Please copy every record below exactly, leaving out the pictures.

□ □ □ □ □ □ □

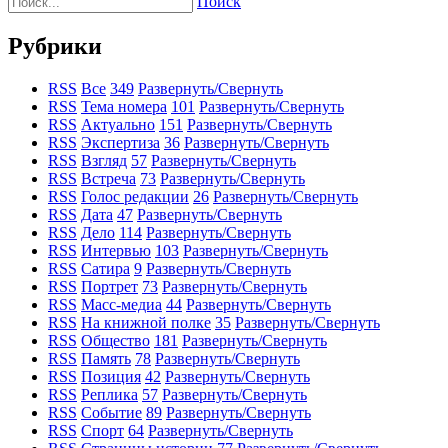
Поиск
Рубрики
RSS
Все
349
Развернуть/Свернуть
RSS
Тема номера
101
Развернуть/Свернуть
RSS
Актуально
151
Развернуть/Свернуть
RSS
Экспертиза
36
Развернуть/Свернуть
RSS
Взгляд
57
Развернуть/Свернуть
RSS
Встреча
73
Развернуть/Свернуть
RSS
Голос редакции
26
Развернуть/Свернуть
RSS
Дата
47
Развернуть/Свернуть
RSS
Дело
114
Развернуть/Свернуть
RSS
Интервью
103
Развернуть/Свернуть
RSS
Сатира
9
Развернуть/Свернуть
RSS
Портрет
73
Развернуть/Свернуть
RSS
Масс-медиа
44
Развернуть/Свернуть
RSS
На книжной полке
35
Развернуть/Свернуть
RSS
Общество
181
Развернуть/Свернуть
RSS
Память
78
Развернуть/Свернуть
RSS
Позиция
42
Развернуть/Свернуть
RSS
Реплика
57
Развернуть/Свернуть
RSS
Событие
89
Развернуть/Свернуть
RSS
Спорт
64
Развернуть/Свернуть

□ □ □ □ □ □ □

TASK RESULT:
Поиск
Рубрики
RSS
Все
349
Развернуть/Свернуть
RSS
Тема номера
101
Развернуть/Свернуть
RSS
Актуально
151
Развернуть/Свернуть
RSS
Экспертиза
36
Развернуть/Свернуть
RSS
Взгляд
57
Развернуть/Свернуть
RSS
Встреча
73
Развернуть/Свернуть
RSS
Голос редакции
26
Развернуть/Свернуть
RSS
Дата
47
Развернуть/Свернуть
RSS
Дело
114
Развернуть/Свернуть
RSS
Интервью
103
Развернуть/Свернуть
RSS
Сатира
9
Развернуть/Свернуть
RSS
Портрет
73
Развернуть/Свернуть
RSS
Масс-медиа
44
Развернуть/Свернуть
RSS
На книжной полке
35
Развернуть/Свернуть
RSS
Общество
181
Развернуть/Свернуть
RSS
Память
78
Развернуть/Свернуть
RSS
Позиция
42
Развернуть/Свернуть
RSS
Реплика
57
Развернуть/Свернуть
RSS
Событие
89
Развернуть/Свернуть
RSS
Спорт
64
Развернуть/Свернуть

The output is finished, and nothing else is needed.